Literary heritage is worth saving
Published 12:00 pm Tuesday, December 8, 2015
Regarding Ole Miss’ plans to demolish the outbuilding where William Faulkner wrote “As I Lay Dying”:
It is sad that great literature counts for so little in the Age of the Selfie. Literature majors are being replaced by American Studies majors where the evolution of Mickey Mouse and the importance of Cola Wars trump the reading Joyce, Dostoevsky, Proust.
Some still celebrate literature. People go to the grave of Kafka, the estate of Tolstoy, and celebrate Bloomsday in Dublin, Ireland. One of my best days was attending a “little” Bloomsday held in Dublin, New Hampshire. Splendid stuff this.
Even in the United States, there remains interest in literary tourism. Cannery Row in Monterey, California, draws crowds wanting to experience what John Steinbeck felt when he wrote the novel. The House of Seven Gables stands in Salem, Massachusetts, a tribute to Nathaniel Hawthorne. The asylum where Ken Kesey placed “One Flew Over the Cuckoo’s Nest” is a proper museum.
So why not Faulkner in Oxford?
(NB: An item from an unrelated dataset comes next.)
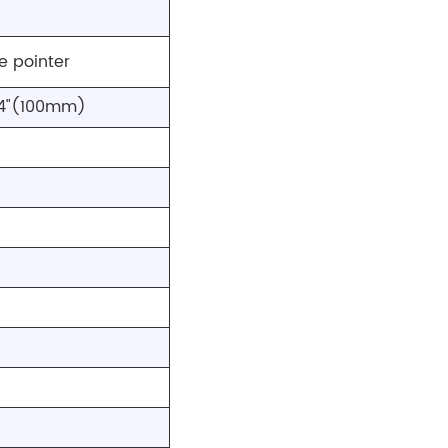
e pointer
 4"(100mm)
)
Why raze the power plant where Faulkner used a wheelbarrow as a desk? Why not inspire future writers, playwrights and new media artists by allowing them in the place where Faulkner toiled?
Others have fought the bleakness that informs our age. Singer/songwriter Don Henley raised the banner to defend Walden Pond from a grotesque development scheme in Concord, Massachusetts. Where is the standard bearer in Mississippi?